La cathédrale de Strasbourg transformée en Temple de la Raison 1794
Prêtre réfractaire ou non-jureur, à la Constitution civile du Clergé, promulguée en juillet 1790, Jean-Michel Vogelgsang est contraint à la clandestinité : il vivra caché, fuyant d’une maison amie à une autre, ou terré dans la maison familiale, dans l’actuelle rue Poincaré, caché sous le plancher du grenier. Il poursuivra cependant son ministère, visitant les malades et administrant les mourants…
Le 8 décembre 1793, il rend compte dans son journal du saccage par les révolutionnaires rouffachois du grand portail ouest, du cimetière et des statues qui ornaient l’intérieur de l’église Notre-Dame.
Il poursuit :
Le cimetière avait été, deux jours plus tôt, transformé en un immense champ de ruine. Les habitants de Rouffach avaient mis en lieu sûr les pierres tombales et les croix des tombes familiales. Mais tout ce qui n’avait pas été emporté ou n’avait pu l’être, fut réduit en morceaux. Il était question d’aménager un nouveau cimetière devant la porte de Froeschwiller.
… et un peu plus loin :
Dans la même nuit nous avons fait disparaître de la façade de notre maison l’image de la Vierge qui s’y trouvait dans une niche...
Cette maison existe toujours, avec sa niche surmontant la porte d’entrée, dans laquelle a été replacée une statuette de la Vierge…
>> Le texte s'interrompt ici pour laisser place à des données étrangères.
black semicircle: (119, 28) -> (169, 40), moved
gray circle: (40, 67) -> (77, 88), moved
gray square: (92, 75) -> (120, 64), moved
Le compte-rendu du Conseil de la Ville, tenu en séance publique le 24 frimaire de l’an II (14 décembre 1793) insiste sur la nécessité impérieuse de déplacer en d’autres lieux le cimetière de l’actuelle place de l’église, côté sud, après que l'on eut débarrassé l’emplacement de toutes les pierres tombales, croix et autres signes religieux qui s’y trouvaient. Le bruit avait couru que le nouveau cimetière serait construit après la porte Est de la Ville, porte de Froeschwiller ou porte de Brisach, mais ce 24 frimaire, il en fut décidé autrement...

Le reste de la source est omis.